GOAL OF THE EXERCISE ▸
Among the entries below, how many lines include the string "แขวนใต"? Answer with only the number.

:: DATA RECORDS

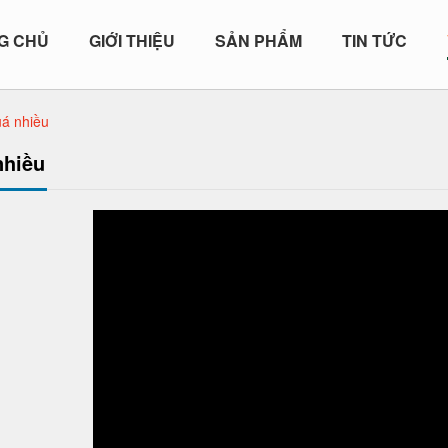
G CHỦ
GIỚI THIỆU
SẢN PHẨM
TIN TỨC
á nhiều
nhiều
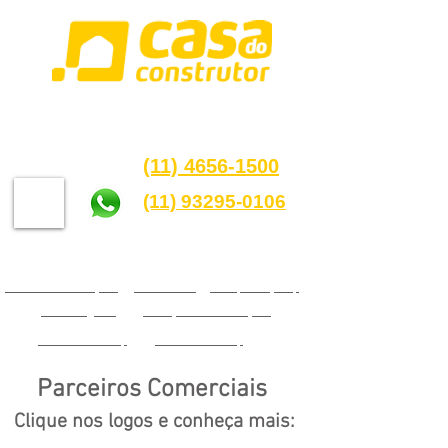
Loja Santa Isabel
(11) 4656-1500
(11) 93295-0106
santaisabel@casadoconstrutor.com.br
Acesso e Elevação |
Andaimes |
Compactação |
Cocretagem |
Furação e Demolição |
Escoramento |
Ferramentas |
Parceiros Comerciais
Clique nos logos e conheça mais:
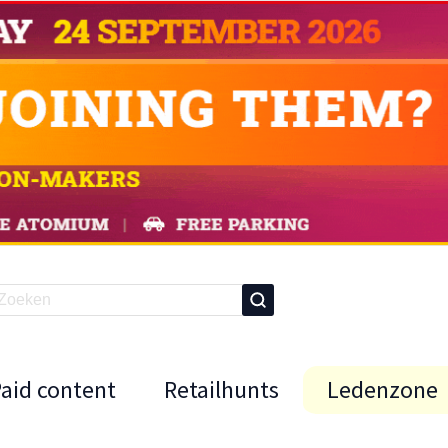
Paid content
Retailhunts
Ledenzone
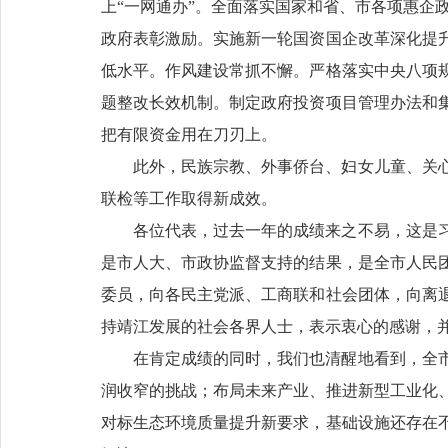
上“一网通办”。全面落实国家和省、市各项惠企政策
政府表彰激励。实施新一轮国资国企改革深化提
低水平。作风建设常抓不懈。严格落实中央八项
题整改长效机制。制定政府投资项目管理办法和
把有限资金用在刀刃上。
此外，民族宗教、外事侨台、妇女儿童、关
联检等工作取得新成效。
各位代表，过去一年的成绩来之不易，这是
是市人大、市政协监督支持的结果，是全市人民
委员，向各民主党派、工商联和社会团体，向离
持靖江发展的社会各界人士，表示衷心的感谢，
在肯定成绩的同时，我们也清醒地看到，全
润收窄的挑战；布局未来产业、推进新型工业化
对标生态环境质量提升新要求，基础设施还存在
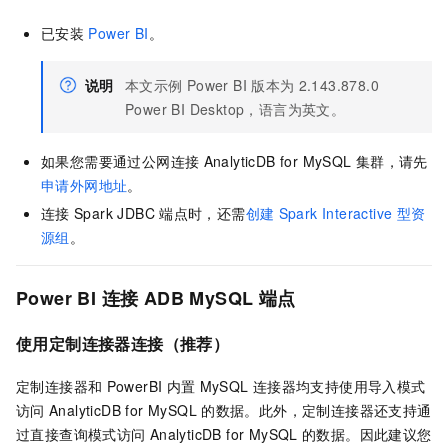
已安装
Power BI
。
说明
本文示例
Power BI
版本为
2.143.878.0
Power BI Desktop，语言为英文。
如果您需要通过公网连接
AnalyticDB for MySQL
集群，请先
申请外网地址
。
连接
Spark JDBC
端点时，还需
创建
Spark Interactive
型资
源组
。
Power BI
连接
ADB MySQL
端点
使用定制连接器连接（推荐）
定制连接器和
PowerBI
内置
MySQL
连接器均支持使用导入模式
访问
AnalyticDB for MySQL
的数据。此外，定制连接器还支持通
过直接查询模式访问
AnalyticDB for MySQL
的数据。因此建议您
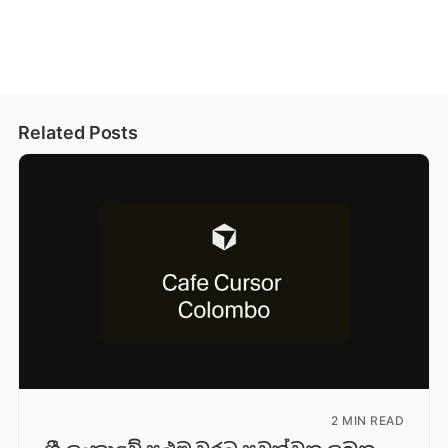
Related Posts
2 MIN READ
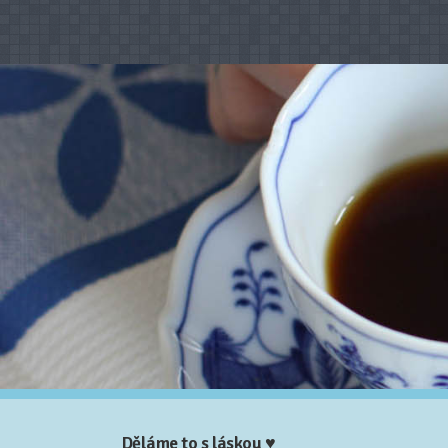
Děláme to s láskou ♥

::::
:: DATA RECORDS

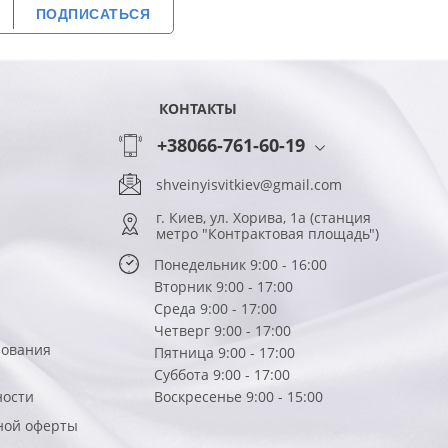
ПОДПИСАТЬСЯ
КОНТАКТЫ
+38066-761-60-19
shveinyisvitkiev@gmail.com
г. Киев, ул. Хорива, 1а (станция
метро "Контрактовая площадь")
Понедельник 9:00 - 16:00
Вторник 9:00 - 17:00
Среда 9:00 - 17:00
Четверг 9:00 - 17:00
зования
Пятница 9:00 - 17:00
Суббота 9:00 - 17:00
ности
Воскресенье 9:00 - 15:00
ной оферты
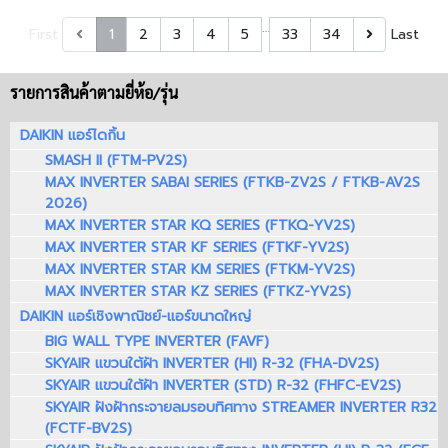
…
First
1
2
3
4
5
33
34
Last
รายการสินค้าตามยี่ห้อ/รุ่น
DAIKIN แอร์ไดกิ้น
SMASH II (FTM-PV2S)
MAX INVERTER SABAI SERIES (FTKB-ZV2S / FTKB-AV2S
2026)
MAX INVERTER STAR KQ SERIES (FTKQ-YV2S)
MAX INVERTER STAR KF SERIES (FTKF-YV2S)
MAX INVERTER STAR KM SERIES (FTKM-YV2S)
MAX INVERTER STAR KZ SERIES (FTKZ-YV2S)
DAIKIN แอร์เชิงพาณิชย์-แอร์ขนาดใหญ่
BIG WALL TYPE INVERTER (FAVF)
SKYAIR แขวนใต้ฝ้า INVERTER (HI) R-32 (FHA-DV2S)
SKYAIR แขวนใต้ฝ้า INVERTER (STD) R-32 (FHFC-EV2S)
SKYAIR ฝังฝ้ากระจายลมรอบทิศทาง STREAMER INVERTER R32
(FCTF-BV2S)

::::

WORKED SOLUTION ▸
2